Wedding Myths

  1. It’s “Bad Luck” for the Groom to see the Bride before the wedding: This dates back to pre-arranged marriages when bride and groom didn’t even MEET before the wedding. Lots of couples are opting out of this tradition and taking advantage of “first look” photos, a rising trend in modern day weddings.  This gives the photographer a better chance to capture that “magical moment” when the couple sees each other for the first time in their wedding ensemble. It can also give family and close friends an intimate moment with the couple and more chances for a photo ops, thus saving time between the ceremony and the reception. If you feel strongly about seeing each other before the wedding, it’s you decision; but, don’t be afraid to break the mold of traditional wedding rules and celebrate the magic and romance of that “first look.”
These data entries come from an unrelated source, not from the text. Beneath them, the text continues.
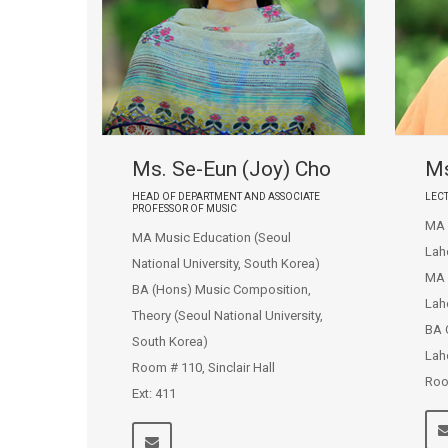
Ms. Se-Eun (Joy) Cho
Ms
HEAD OF DEPARTMENT AND ASSOCIATE
LEC
PROFESSOR OF MUSIC
MA E
MA Music Education (Seoul
Lah
National University, South Korea)
MA 
BA (Hons) Music Composition,
Lah
Theory (Seoul National University,
BA 
South Korea)
Lah
Room # 110, Sinclair Hall
Roo
Ext: 411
  2. Bouquet and Garter Tossing Is A Deal-Breaker At The Reception: This is a time-honored tradition that supposedly reveals the “next to be married.”  Not all couples want the frenzy of single friends fighting over the wedding bouquet and garter. Nor do most brides want the groom displaying her bare thigh for all to see while he removes the garter and then tosses it to one of his drunken buddies.  Many couples have been simply handing the bouquet to a cherished friend or loved one, or even the couple that has been married the longest as a sweet sentiment of love and remembrance.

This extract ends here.